*** Opening Data ***
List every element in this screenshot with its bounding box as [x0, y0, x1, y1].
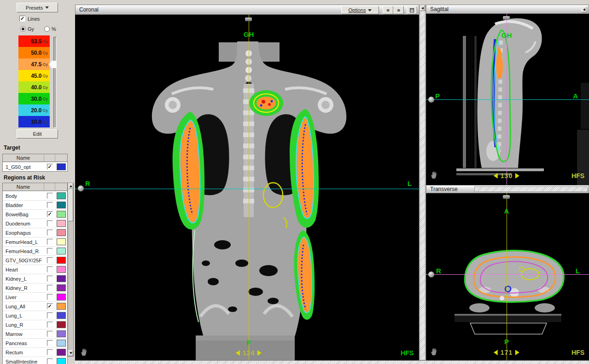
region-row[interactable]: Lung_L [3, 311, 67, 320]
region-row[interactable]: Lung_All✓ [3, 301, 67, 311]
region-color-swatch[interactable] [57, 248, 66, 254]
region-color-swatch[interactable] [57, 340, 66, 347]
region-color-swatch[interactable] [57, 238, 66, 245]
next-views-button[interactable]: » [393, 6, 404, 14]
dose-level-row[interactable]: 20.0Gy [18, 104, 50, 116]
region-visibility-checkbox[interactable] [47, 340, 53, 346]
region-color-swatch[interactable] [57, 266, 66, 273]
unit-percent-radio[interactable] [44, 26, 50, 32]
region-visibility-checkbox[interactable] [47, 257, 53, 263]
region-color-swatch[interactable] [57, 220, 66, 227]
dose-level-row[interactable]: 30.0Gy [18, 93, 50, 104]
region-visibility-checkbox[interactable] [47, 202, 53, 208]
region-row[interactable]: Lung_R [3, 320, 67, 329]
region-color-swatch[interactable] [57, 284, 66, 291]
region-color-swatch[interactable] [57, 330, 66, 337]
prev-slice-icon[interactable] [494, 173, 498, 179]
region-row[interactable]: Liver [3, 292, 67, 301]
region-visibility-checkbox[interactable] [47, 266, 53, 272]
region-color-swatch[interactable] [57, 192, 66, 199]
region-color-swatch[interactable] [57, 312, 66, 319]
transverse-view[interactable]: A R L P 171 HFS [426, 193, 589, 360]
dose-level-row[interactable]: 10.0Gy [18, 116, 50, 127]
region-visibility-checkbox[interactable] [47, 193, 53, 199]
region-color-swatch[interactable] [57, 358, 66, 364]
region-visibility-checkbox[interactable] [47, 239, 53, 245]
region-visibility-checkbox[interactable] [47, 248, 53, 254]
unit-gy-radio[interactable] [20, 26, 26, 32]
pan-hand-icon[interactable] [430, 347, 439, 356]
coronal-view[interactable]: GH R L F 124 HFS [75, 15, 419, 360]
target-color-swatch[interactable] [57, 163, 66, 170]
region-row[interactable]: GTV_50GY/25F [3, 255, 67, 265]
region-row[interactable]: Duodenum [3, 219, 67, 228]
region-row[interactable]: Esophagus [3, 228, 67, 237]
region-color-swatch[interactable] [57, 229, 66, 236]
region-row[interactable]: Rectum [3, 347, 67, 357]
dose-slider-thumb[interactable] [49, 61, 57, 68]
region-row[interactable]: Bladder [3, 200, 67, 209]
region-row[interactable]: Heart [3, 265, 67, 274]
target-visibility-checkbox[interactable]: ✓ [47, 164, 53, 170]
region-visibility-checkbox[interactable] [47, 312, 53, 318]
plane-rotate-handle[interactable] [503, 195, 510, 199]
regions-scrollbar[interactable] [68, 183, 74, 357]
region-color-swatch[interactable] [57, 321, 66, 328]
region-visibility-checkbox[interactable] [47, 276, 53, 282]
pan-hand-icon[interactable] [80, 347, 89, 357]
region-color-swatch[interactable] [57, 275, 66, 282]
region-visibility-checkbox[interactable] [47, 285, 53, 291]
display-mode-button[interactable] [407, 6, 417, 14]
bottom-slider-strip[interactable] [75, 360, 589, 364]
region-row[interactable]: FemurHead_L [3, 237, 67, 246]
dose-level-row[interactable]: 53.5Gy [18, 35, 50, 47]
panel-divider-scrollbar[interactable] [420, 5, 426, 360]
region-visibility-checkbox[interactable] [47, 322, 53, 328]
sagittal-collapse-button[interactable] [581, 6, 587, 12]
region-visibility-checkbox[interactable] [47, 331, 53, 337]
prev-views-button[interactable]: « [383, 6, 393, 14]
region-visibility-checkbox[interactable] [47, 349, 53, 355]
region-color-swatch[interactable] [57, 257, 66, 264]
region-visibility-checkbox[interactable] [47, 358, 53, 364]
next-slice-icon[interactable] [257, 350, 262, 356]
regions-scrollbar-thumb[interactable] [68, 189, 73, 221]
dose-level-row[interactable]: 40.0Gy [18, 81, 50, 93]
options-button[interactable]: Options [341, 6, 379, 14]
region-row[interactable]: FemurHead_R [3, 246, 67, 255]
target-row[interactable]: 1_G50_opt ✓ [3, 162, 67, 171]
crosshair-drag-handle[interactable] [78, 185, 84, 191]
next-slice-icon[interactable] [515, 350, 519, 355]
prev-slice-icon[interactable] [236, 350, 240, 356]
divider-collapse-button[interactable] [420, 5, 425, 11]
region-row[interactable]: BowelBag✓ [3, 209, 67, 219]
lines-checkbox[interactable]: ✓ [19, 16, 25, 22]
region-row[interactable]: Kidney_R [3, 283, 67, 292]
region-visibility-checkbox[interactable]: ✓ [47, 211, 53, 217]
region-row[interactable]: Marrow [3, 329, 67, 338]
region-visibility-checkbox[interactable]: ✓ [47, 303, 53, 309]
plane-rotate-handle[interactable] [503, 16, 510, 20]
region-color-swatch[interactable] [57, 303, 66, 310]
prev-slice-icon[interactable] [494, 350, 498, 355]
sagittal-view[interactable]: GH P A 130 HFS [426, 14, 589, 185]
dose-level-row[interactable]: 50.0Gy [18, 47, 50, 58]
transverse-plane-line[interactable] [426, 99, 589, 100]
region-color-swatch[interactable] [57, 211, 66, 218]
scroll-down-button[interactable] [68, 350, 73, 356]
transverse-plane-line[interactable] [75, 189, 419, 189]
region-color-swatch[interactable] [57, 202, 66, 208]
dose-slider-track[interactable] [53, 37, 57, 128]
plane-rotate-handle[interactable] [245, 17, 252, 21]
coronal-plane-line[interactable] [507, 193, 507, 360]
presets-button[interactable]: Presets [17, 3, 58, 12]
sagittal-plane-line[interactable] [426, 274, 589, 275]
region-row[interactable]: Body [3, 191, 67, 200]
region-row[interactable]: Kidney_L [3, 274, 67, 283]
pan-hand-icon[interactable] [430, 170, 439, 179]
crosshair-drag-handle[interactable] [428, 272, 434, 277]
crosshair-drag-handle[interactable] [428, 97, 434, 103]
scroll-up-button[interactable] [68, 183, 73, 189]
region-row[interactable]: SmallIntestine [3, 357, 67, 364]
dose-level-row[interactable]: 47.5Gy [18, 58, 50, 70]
*** Closing Data ***
Whenever a line of the data includes the word "next", show that line in full.

next-views-button[interactable]: » [393, 6, 404, 14]
next-slice-icon[interactable] [257, 350, 262, 356]
next-slice-icon[interactable] [515, 350, 519, 355]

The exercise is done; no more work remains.